- **Exercise instructions**
All of the records below are to be printed exactly; the pictures are to be left out.

- **Extracted information**

· · · · ·

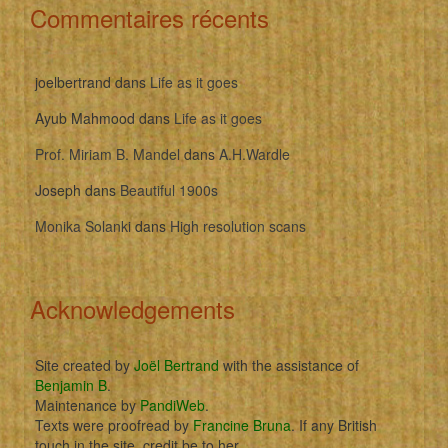
Commentaires récents
joelbertrand
dans
Life as it goes
Ayub Mahmood
dans
Life as it goes
Prof. Miriam B. Mandel
dans
A.H.Wardle
Joseph
dans
Beautiful 1900s
Monika Solanki
dans
High resolution scans
Acknowledgements
Site created by
Joël Bertrand
with the assistance of
Benjamin B
.
Maintenance by
PandiWeb
.
Texts were proofread by
Francine Bruna
. If any British
touch in the site, credit be to her.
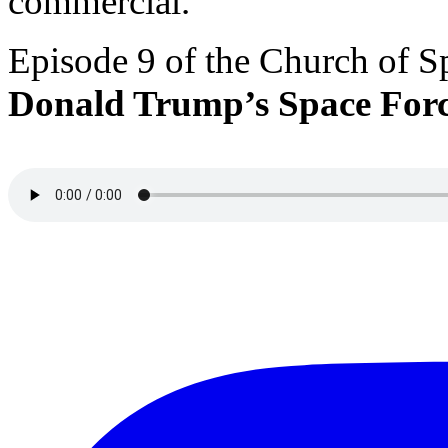
commercial.
Episode 9 of the Church of S
Donald Trump’s Space For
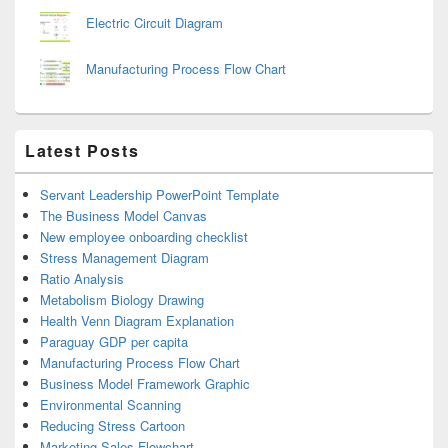
Electric Circuit Diagram
Manufacturing Process Flow Chart
Latest Posts
Servant Leadership PowerPoint Template
The Business Model Canvas
New employee onboarding checklist
Stress Management Diagram
Ratio Analysis
Metabolism Biology Drawing
Health Venn Diagram Explanation
Paraguay GDP per capita
Manufacturing Process Flow Chart
Business Model Framework Graphic
Environmental Scanning
Reducing Stress Cartoon
Marketing Sales Flowchart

· · · · ·

- **Output for this task**
Commentaires récents
joelbertrand
dans
Life as it goes
Ayub Mahmood
dans
Life as it goes
Prof. Miriam B. Mandel
dans
A.H.Wardle
Joseph
dans
Beautiful 1900s
Monika Solanki
dans
High resolution scans
Acknowledgements
Site created by
Joël Bertrand
with the assistance of
Benjamin B
.
Maintenance by
PandiWeb
.
Texts were proofread by
Francine Bruna
. If any British
touch in the site, credit be to her.
commercial.
Episode 9 of the Church of S
Donald Trump’s Space For
Electric Circuit Diagram
Manufacturing Process Flow Chart
Latest Posts
Servant Leadership PowerPoint Template
The Business Model Canvas
New employee onboarding checklist
Stress Management Diagram
Ratio Analysis
Metabolism Biology Drawing
Health Venn Diagram Explanation
Paraguay GDP per capita
Manufacturing Process Flow Chart
Business Model Framework Graphic
Environmental Scanning
Reducing Stress Cartoon
Marketing Sales Flowchart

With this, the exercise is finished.